Wrong. It took me crashing and burning (sometimes multiple times…I can be quite stubborn, and I was even more stubborn when I was younger) to learn the lessons Karen was trying to teach me. I had to feel the cost of my decisions, and see how things actually worked out (or how things actually didn’t work out). Hearing about Karen’s experiences wasn’t enough.
When thinking about my own experience and the experience I’ve sometimes had as a coach giving out advice to athletes that gets ignored, I often think of a line Glinda the Good Witch says in The Wizard of Oz: “She wouldn’t have believed me. She had to learn it for herself.” I had to learn things for myself. And it would be arrogant and ridiculous of me to think that the athletes I coach are any different than me. They are not. So these days, I appreciate this…that all of us need to count the costs of our choices ourselves, and that this is how we learn and grow.

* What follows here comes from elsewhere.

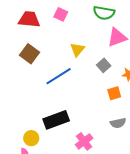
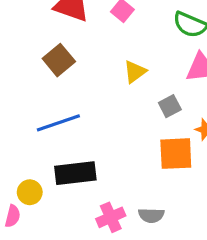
blue line: (59, 76) -> (58, 123), moved
orange square: (114, 93) -> (176, 154), size x1.6
gray semicircle: (118, 123) -> (151, 215), moved

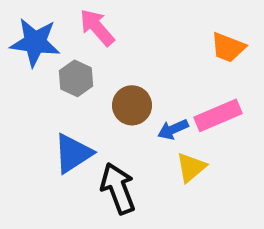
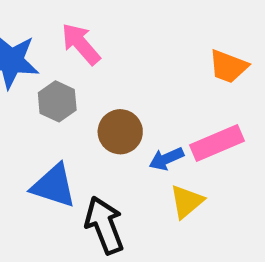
blue triangle: (73, 153) -> (54, 186), turned 51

I realize now that my job isn’t to stop athletes from making unwise choices before they happen. Instead, my job as an endurance coach is to be there for the athletes I coach, to support them along the way, to give them as much information as possible, to give them the freedom to make their own choices, to celebrate with them in their successes, and to be there to support them if they do stumble along the way. And it’s this support through the stumbles and setbacks that might be the most significant thing; to be there to tell them that it’s okay, that we all stumble, that this is how we all learn, and how this is part of the larger process is an important part of their ultimate growth and success as endurance athletes.
Coach Brendan was excellent at supporting the athletes he worked with. He may be physically gone, but the impact he had on my life and the lives of countless other athletes and coaches in the endurance sports community continues to ripple all of these years later. In fact, I feel like I’m still learning the end lessons of some teachings he planted the seeds for when he was still alive. What a marvelous thing…to see how we can still grow, evolve, and how those we loved can still live on, even when we are temporally past something that looked like an ending.